PyKaldi GOP-DNN on Epa-DB

Overview

PyKaldi GOP-DNN on Epa-DB

This repository has the tools to run a PyKaldi GOP-DNN algorithm on Epa-DB, a database of non-native English speech by Spanish speakers from Argentina. It uses a PyTorch acoustic model based on Kaldi's TDNN-F acoustic model. A script is provided to convert Kaldi's model to PyTorch. Kaldi's model must be downloaded separately from the Kaldi website

If you use this code or the Epa database, please cite the following paper:

J. Vidal, L. Ferrer, L. Brambilla, "EpaDB: a database for the development of pronunciation assessment systems", isca-speech

@article{vidal2019epadb,
  title={EpaDB: a database for development of pronunciation assessment systems},
  author={Vidal, Jazmin and Ferrer, Luciana and Brambilla, Leonardo},
  journal={Proc. Interspeech 2019},
  pages={589--593},
  year={2019}
}

Table of Contents

Introduction

This toolkit is meant to facilitate experimentation with Epa-DB by allowing users to run a state-of-the-art baseline system on it. Epa-DB, is a database of non-native English speech by argentinian speakers of Spanish. It is intended for research on mispronunciation detection and development of pronunciation assessment systems. The database includes recordings from 30 non-native speakers of English, 15 male and 15 female, whose first language (L1) is Spanish from Argentina (mainly of the Rio de la Plata dialect). Each speaker recorded 64 short English phrases phonetically balanced and specifically designed to globally contain all the sounds difficult to pronounce for the target population. All recordings were annotated at phone level by expert raters.

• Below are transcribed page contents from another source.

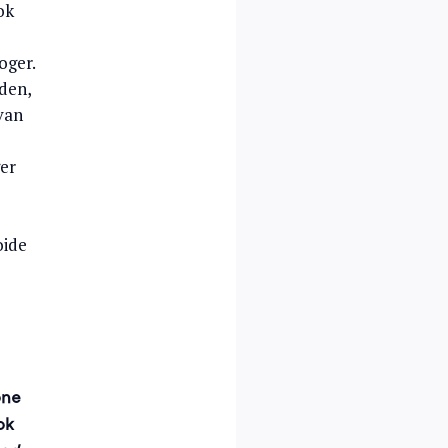
ok
oger.
uden,
van
ger
oide
one
ok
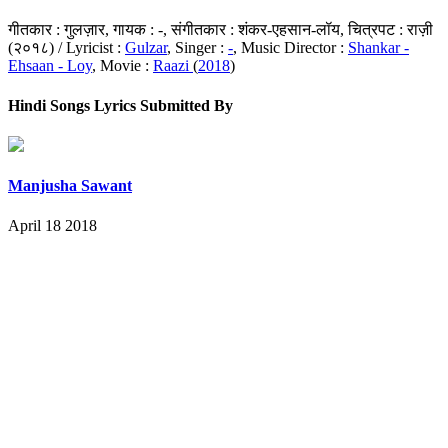
गीतकार : गुलज़ार, गायक : -, संगीतकार : शंकर-एहसान-लॉय, चित्रपट : राज़ी
(२०१८) / Lyricist :
Gulzar
, Singer :
-
, Music Director :
Shankar -
Ehsaan - Loy
, Movie :
Raazi
(
2018
)
Hindi Songs Lyrics Submitted By
Manjusha Sawant
April 18 2018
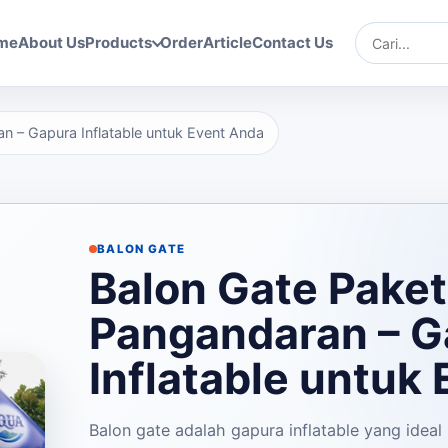
me
About Us
Products
Order
Article
Contact Us
Cari
n – Gapura Inflatable untuk Event Anda
BALON GATE
Balon Gate Paket
Pangandaran – G
Inflatable untuk
E
Balon gate adalah gapura inflatable yang ideal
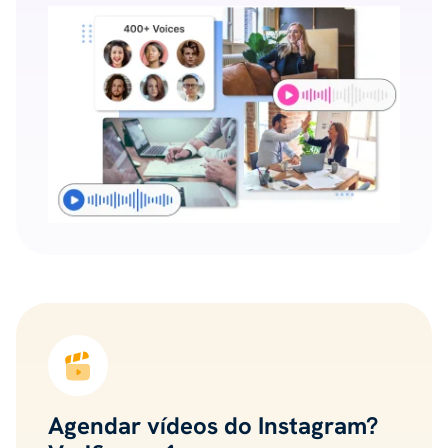
Agendar vídeos do Instagram?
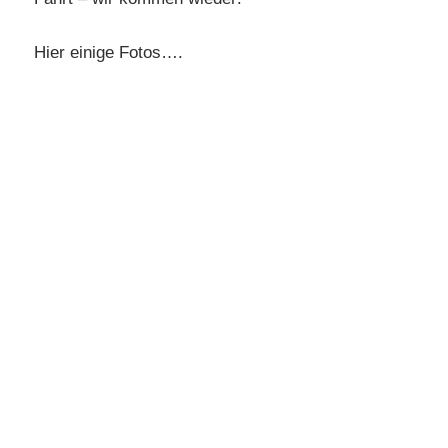
Hier einige Fotos….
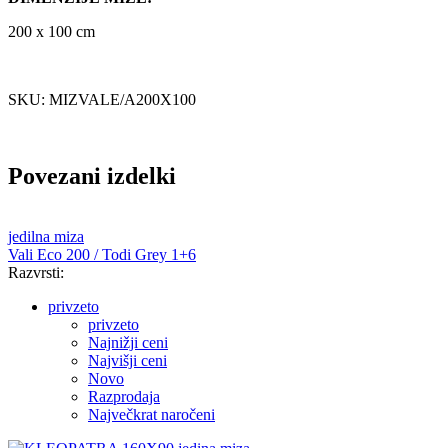
200 x 100 cm
SKU: MIZVALE/A200X100
Povezani izdelki
jedilna miza
Vali Eco 200 / Todi Grey 1+6
Razvrsti:
privzeto
privzeto
Najnižji ceni
Najvišji ceni
Novo
Razprodaja
Največkrat naročeni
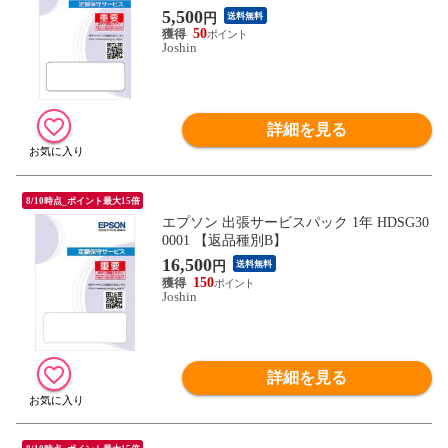
5,500
円
送料無料
50
Joshin
詳細を見る
8/10時点_ポイント最大15倍
エプソン 出張サービスパック 1年 HDSG30
0001 【返品種別B】
16,500
円
送料無料
150
Joshin
詳細を見る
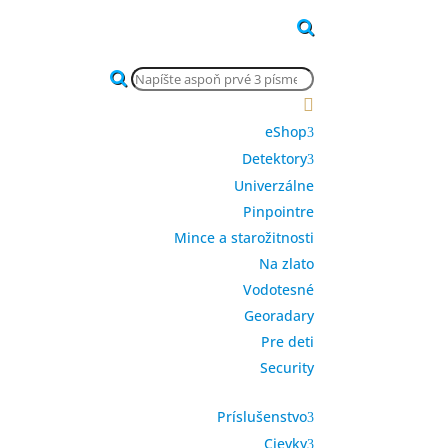
Products
search

eShop
Detektory
Univerzálne
Pinpointre
Mince a starožitnosti
Na zlato
Vodotesné
Georadary
Pre deti
Security
Príslušenstvo
Cievky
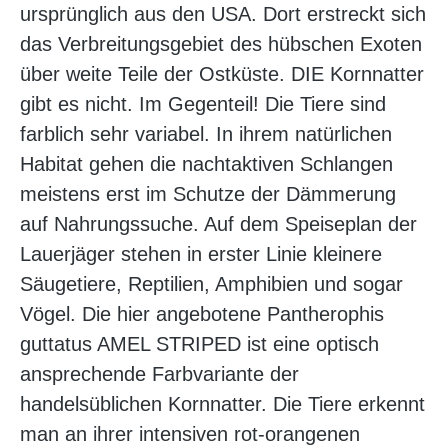
ursprünglich aus den USA. Dort erstreckt sich
das Verbreitungsgebiet des hübschen Exoten
über weite Teile der Ostküste. DIE Kornnatter
gibt es nicht. Im Gegenteil! Die Tiere sind
farblich sehr variabel. In ihrem natürlichen
Habitat gehen die nachtaktiven Schlangen
meistens erst im Schutze der Dämmerung
auf Nahrungssuche. Auf dem Speiseplan der
Lauerjäger stehen in erster Linie kleinere
Säugetiere, Reptilien, Amphibien und sogar
Vögel. Die hier angebotene Pantherophis
guttatus AMEL STRIPED ist eine optisch
ansprechende Farbvariante der
handelsüblichen Kornnatter. Die Tiere erkennt
man an ihrer intensiven rot-orangenen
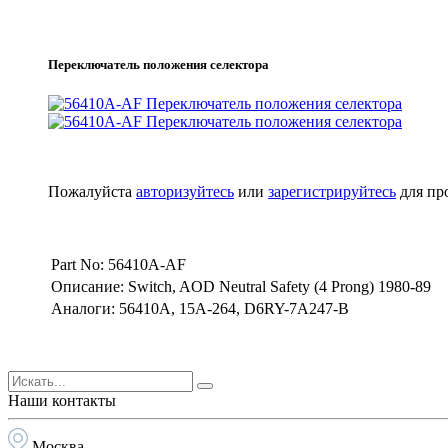
Переключатель положения селектора
Пожалуйста
авторизуйтесь
или
зарегистрируйтесь
для пр
Part No: 56410A-AF
Описание: Switch, AOD Neutral Safety (4 Prong) 1980-89
Аналоги: 56410A, 15A-264, D6RY-7A247-B
Наши контакты
Москва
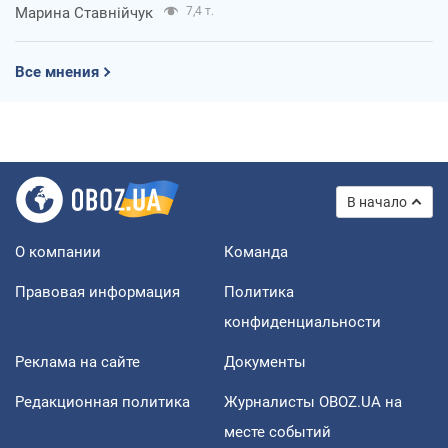
Марина Ставнійчук
7,4 т.
Все мнения
В начало
О компании
Команда
Правовая информация
Политика
конфиденциальности
Реклама на сайте
Документы
Редакционная политика
Журналисты OBOZ.UA на
месте событий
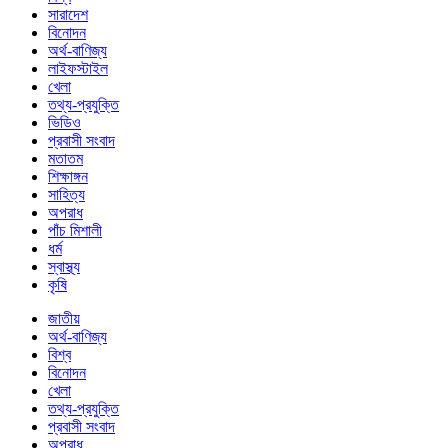
সারাদেশ
বিনোদন
অর্থ-বাণিজ্য
লাইফস্টাইল
খেলা
তথ্য-প্রযুক্তি
ভিডিও
প্রবাসী সংবাদ
মতাতম
শিক্ষাঙ্গন
সাহিত্য
অপরাধ
পাঁচ মিশালী
ধর্ম
স্বাস্থ্য
কৃষি
জাতীয়
অর্থ-বাণিজ্য
বিশ্ব
বিনোদন
খেলা
তথ্য-প্রযুক্তি
প্রবাসী সংবাদ
অপরাধ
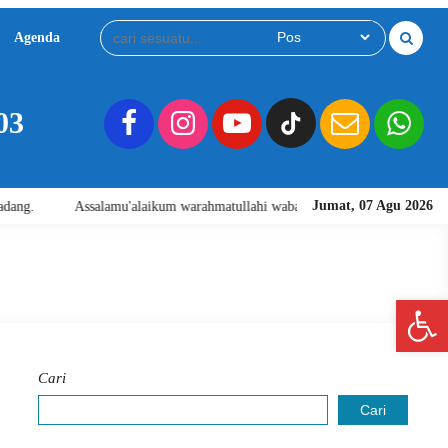
Agenda
Download
Video
03
Jumat, 07 Agu 2026
 warahmatullahi wabarakatuh. Selamat Datang di Website Resmi SMA Negeri 1
Open 
Cari
Cari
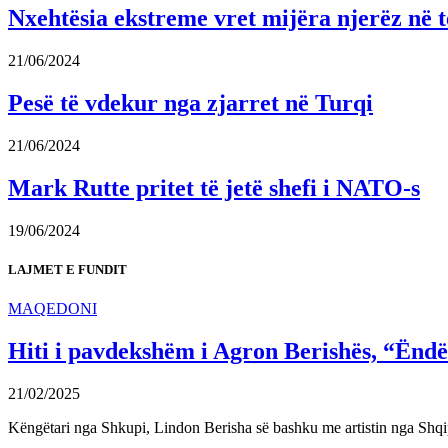
Nxehtësia ekstreme vret mijëra njerëz në t
21/06/2024
Pesë të vdekur nga zjarret në Turqi
21/06/2024
Mark Rutte pritet të jetë shefi i NATO-s
19/06/2024
LAJMET E FUNDIT
MAQEDONI
Hiti i pavdekshëm i Agron Berishës, “Ëndër
21/02/2025
Këngëtari nga Shkupi, Lindon Berisha së bashku me artistin nga Shqi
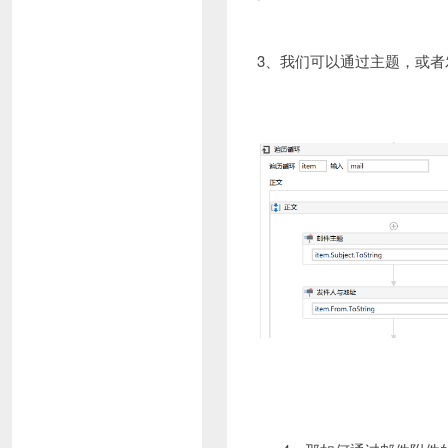
3、我们可以通过主题，或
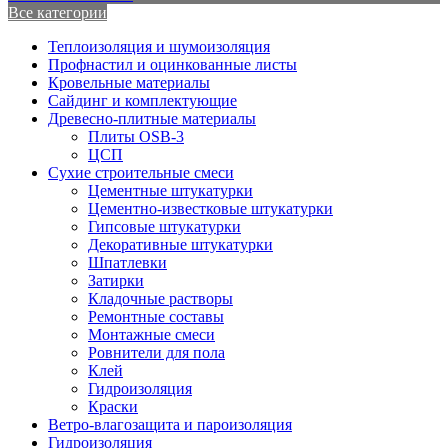
Все категории
Теплоизоляция и шумоизоляция
Профнастил и оцинкованные листы
Кровельные материалы
Сайдинг и комплектующие
Древесно-плитные материалы
Плиты OSB-3
ЦСП
Сухие строительные смеси
Цементные штукатурки
Цементно-известковые штукатурки
Гипсовые штукатурки
Декоративные штукатурки
Шпатлевки
Затирки
Кладочные растворы
Ремонтные составы
Монтажные смеси
Ровнители для пола
Клей
Гидроизоляция
Краски
Ветро-влагозащита и пароизоляция
Гидроизоляция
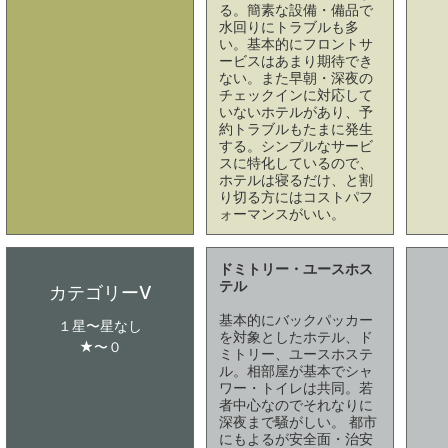
る。簡素な設備・備品で
水回りにトラブルも多
い。基本的にフロントサ
ービスはあまり期待でき
ない。また早朝・深夜の
チェックインに対応して
いないホテルがあり、予
約トラブルもたまに発生
する。シンプルなサービ
スに特化しているので、
ホテルは寝るだけ、と割
り切る方にはコストパフ
ォーマンスがいい。
ドミトリー・ユースホス
テル
カテゴリーⅤ
基本的にバックパッカー
１星〜星なし
を対象としたホテル、ド
★〜０
ミトリー、ユースホステ
ル。相部屋が基本でシャ
ワー・トイレは共同。若
者中心なのでそれなりに
深夜まで騒がしい。 都市
にもよるが安全面・治安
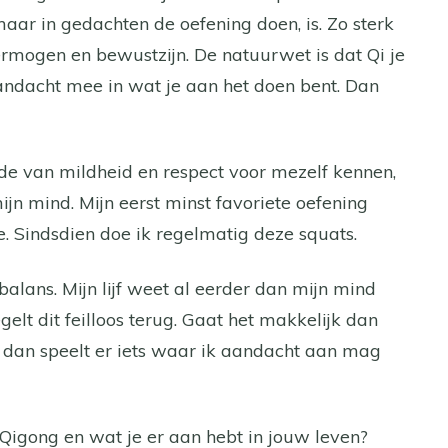
 maar in gedachten de oefening doen, is. Zo sterk
vermogen en bewustzijn. De natuurwet is dat Qi je
ndacht mee in wat je aan het doen bent. Dan
de van mildheid en respect voor mezelf kennen,
jn mind. Mijn eerst minst favoriete oefening
e. Sindsdien doe ik regelmatig deze squats.
 balans. Mijn lijf weet al eerder dan mijn mind
gelt dit feilloos terug. Gaat het makkelijk dan
g, dan speelt er iets waar ik aandacht aan mag
 Qigong en wat je er aan hebt in jouw leven?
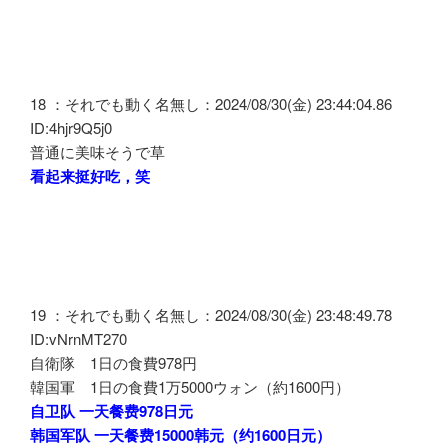
18 ：それでも動く名無し：2024/08/30(金) 23:44:04.86
ID:4hjr9Q5j0
普通に美味そうで草
看起来挺好吃，笑
19 ：それでも動く名無し：2024/08/30(金) 23:48:49.78
ID:vNrnMT270
自衛隊 1日の食費978円
韓国軍 1日の食費1万5000ウォン（約1600円）
自卫队 一天餐费978日元
韩国军队 一天餐费15000韩元（约1600日元）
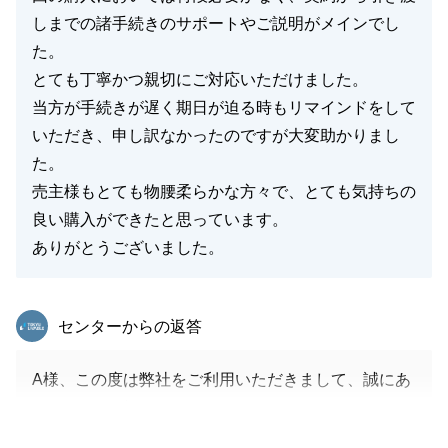
しまでの諸手続きのサポートやご説明がメインでし
た。
とても丁寧かつ親切にご対応いただけました。
当方が手続きが遅く期日が迫る時もリマインドをして
いただき、申し訳なかったのですが大変助かりまし
た。
売主様もとても物腰柔らかな方々で、とても気持ちの
良い購入ができたと思っています。
ありがとうございました。
東急リバブル
センターからの返答
A様、この度は弊社をご利用いただきまして、誠にあ
りがとうございました。
A様は、お問い合わせ当初からご購入条件等がかなり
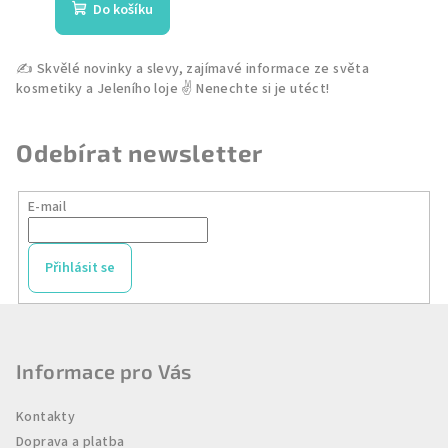
Do košíku
je
5,0
z
5
hvězdiček.
Odebírat newsletter
E-mail
Přihlásit se
Z
á
p
Informace pro Vás
a
Kontakty
t
Doprava a platba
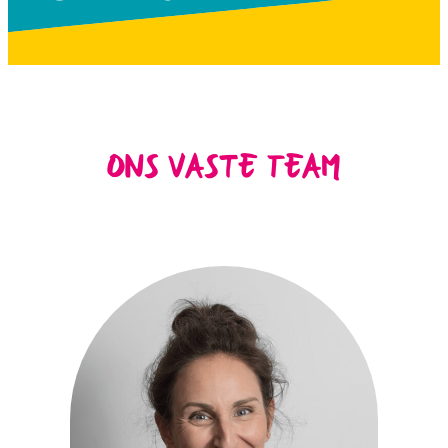
ONS VASTE TEAM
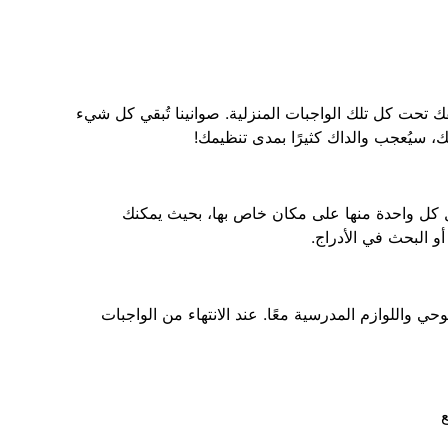
فك تحت كل تلك الواجبات المنزلية. صوانينا تُبقي كل شيء
، سيُعجب والداك كثيرًا بمدى تنظيمك!
 كل واحدة منها على مكان خاص بها، بحيث يمكنك
و البحث في الأدراج.
حي واللوازم المدرسية معًا. عند الانتهاء من الواجبات
ع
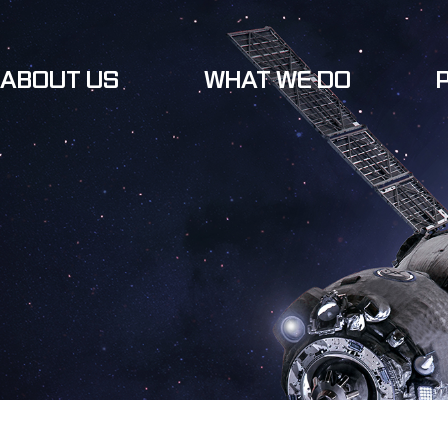
ABOUT US
WHAT WE DO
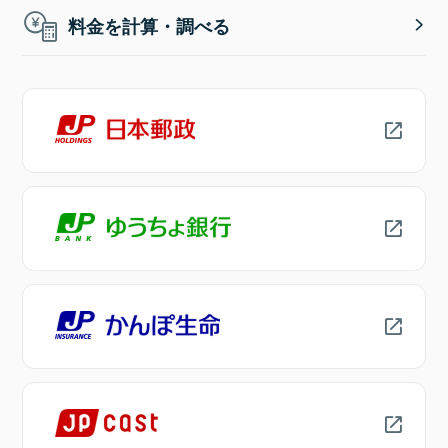
料金を計算・調べる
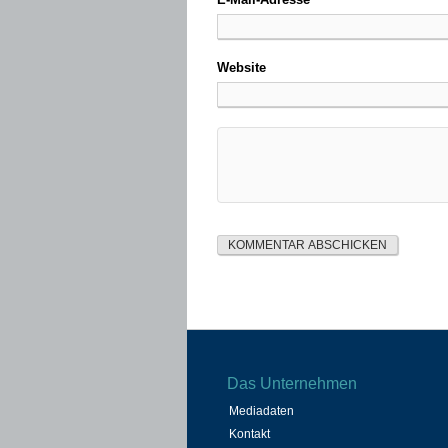
Website
Das Unternehmen
Mediadaten
Kontakt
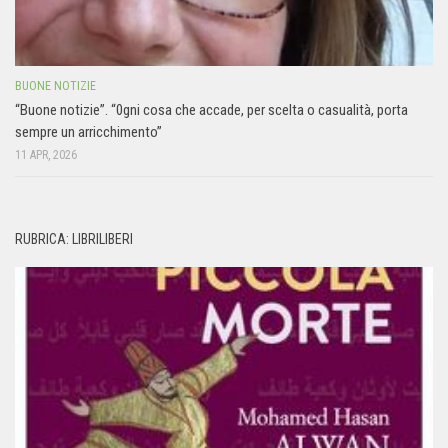
BUONE NOTIZIE
“Buone notizie”. “0gni cosa che accade, per scelta o casualità, porta
sempre un arricchimento”
11 APR, 2026
RUBRICA: LIBRILIBERI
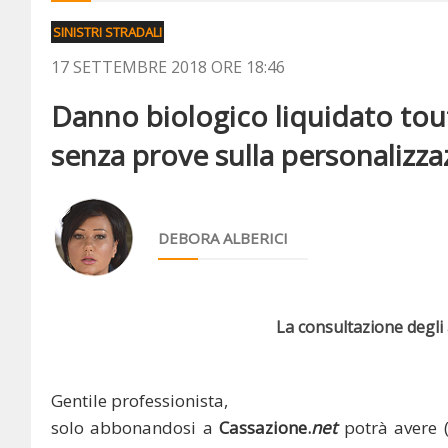
SINISTRI STRADALI
17 SETTEMBRE 2018 ORE 18:46
Danno biologico liquidato tout
senza prove sulla personalizza
DEBORA ALBERICI
La consultazione degli a
Gentile professionista,
solo abbonandosi a
Cassazione.
net
potrà avere 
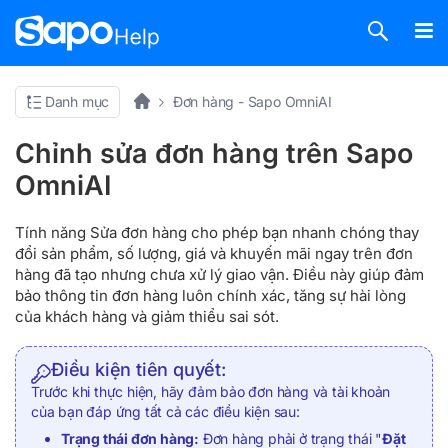
Danh mục
Đơn hàng - Sapo OmniAI
Chỉnh sửa đơn hàng trên Sapo
OmniAI
Tính năng Sửa đơn hàng cho phép bạn nhanh chóng thay
đổi sản phẩm, số lượng, giá và khuyến mãi ngay trên đơn
hàng đã tạo nhưng chưa xử lý giao vận. Điều này giúp đảm
bảo thông tin đơn hàng luôn chính xác, tăng sự hài lòng
của khách hàng và giảm thiểu sai sót.
Điều kiện tiên quyết:
Trước khi thực hiện, hãy đảm bảo đơn hàng và tài khoản
của bạn đáp ứng tất cả các điều kiện sau:
Trạng thái đơn hàng:
Đơn hàng phải ở trạng thái "
Đặt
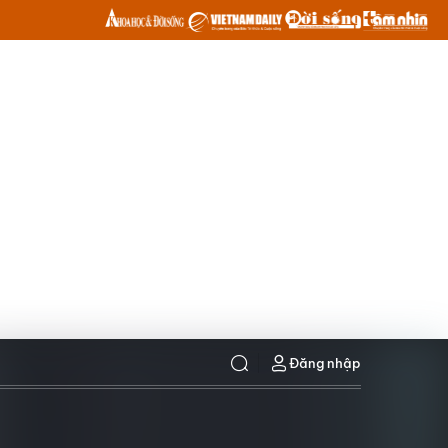
Đăng nhập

For more information on the database, please refer to the documentation or publication

If you are only looking for the EpaDB corpus, you can download it from this link.

Prerequisites

  1. Kaldi installed.

  2. TextGrid managing library installed using pip. Instructions at this link.

  3. The EpaDB database downloaded. Alternative link.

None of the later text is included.